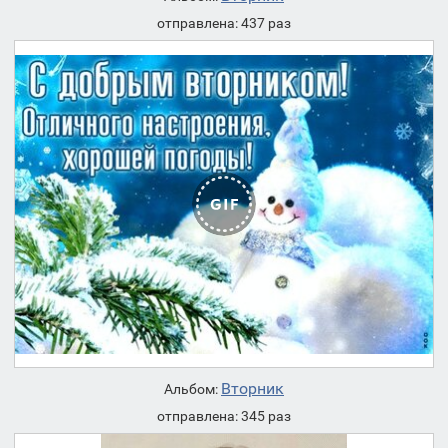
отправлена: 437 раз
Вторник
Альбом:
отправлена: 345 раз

* * *

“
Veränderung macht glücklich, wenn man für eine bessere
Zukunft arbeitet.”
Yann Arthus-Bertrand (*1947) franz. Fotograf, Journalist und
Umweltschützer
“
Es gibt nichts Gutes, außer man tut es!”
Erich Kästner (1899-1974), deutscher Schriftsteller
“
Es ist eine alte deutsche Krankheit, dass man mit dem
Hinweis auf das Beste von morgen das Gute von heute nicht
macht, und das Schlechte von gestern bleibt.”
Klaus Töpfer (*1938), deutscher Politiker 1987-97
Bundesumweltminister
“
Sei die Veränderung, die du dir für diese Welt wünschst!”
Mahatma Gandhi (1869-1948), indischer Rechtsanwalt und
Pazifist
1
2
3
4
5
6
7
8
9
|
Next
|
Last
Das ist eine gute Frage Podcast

* * *

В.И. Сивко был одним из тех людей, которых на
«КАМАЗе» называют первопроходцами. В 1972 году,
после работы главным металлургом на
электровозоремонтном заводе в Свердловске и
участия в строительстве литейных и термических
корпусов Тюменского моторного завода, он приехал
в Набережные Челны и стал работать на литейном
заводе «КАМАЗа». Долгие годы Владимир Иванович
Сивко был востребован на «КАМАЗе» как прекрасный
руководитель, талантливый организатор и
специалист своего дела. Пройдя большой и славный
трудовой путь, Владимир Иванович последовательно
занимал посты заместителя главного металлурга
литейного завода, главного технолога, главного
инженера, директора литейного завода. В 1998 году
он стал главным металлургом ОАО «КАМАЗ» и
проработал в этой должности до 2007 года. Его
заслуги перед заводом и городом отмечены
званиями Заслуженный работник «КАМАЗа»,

Work item: Above are the lines; repeat exactly the ones from the line containing "Bundesumweltminister" down to the line containing "Das ist eine gute Frage Podcast", both inclusive.

Solved problem:
Bundesumweltminister
“
Sei die Veränderung, die du dir für diese Welt wünschst!”
Mahatma Gandhi (1869-1948), indischer Rechtsanwalt und
Pazifist
1
2
3
4
5
6
7
8
9
|
Next
|
Last
Das ist eine gute Frage Podcast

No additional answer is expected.